▸ Try it:
Could you return only the lines that run from the line with "realizar el recorrido de la" through the final line of the data, exactly as they stand?

▸ Given entries:
-------------------------
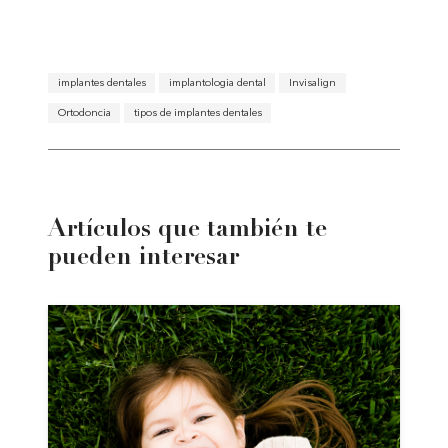
implantes dentales
implantologia dental
Invisalign
Ortodoncia
tipos de implantes dentales
Artículos que también te
pueden interesar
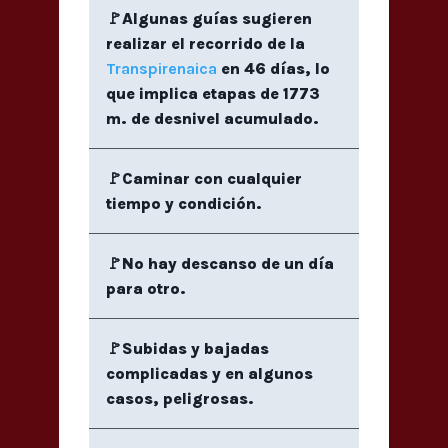
🚩Algunas guías sugieren
realizar el recorrido de la
Transpirenaica
en 46 días, lo
que implica etapas de 1773
m. de desnivel acumulado.
🚩Caminar con cualquier
tiempo y condición.
🚩No hay descanso de un día
para otro.
🚩Subidas y bajadas
complicadas y en algunos
casos, peligrosas.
-------------------------
▸ Result of the task:
realizar el recorrido de la
Transpirenaica
en 46 días, lo
que implica etapas de 1773
m. de desnivel acumulado.
🚩Caminar con cualquier
tiempo y condición.
🚩No hay descanso de un día
para otro.
🚩Subidas y bajadas
complicadas y en algunos
casos, peligrosas.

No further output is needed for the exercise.